My lovely team got together and said lovely things to me. Even more kindly they did it on Thursday so, at the end of the day on Friday, I could quietly slip out of the door without any fanfare. I have been thinking about why this is, and it seems to be how I leave any relationship. I want to do it on good terms, but I also don’t want fuss, because fuss means emotional expression and that is a real struggle for me. Consider a party. If one mentions one is leaving, then people will say “Oh no! Already? It’s so early!” and one feels a duty to explain oneself. The cat needs feeding. The crocodile needs brushing. One has left the stove on and the cat’s dinner will be quite burnt. It is rare to find people who say, “Right! Jolly good, lovely to see you, safe journey and au revoir.” Instead, there’s a lot of emotions to manage. I know this is one of those good problems to have – oh no, my friends protest at me leaving – but I think it’s still valid to say it’s exhausting to have to explain multiple times that you’re leaving, yes, you’re really leaving, sorry to disappoint but by this time the crocodile’s almost certainly eaten the cat…

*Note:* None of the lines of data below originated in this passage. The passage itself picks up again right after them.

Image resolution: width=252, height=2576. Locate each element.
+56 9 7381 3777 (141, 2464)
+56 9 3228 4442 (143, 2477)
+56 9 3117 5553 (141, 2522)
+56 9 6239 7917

And so again, as always, I slip quietly away, so as not to face up to – I think the disappointment, even feigned, of people who’d like me to stay.


As I look ahead to the next season I am thinking about whether to refocus these notes to be a more effective reflection on work. I’m not sure yet: I like the freedom, but the lack of constraints also produces all sorts of work that’s not necessarily useful for me. Valuable, but not useful. I’m also looking forward to writing a little code again, and I’ve updated my automated graduate rotator with some more content. Next step is to thing about the tricky things like a data architecture; the end-to-end system design; and the words to mask the complexity of what’s going on.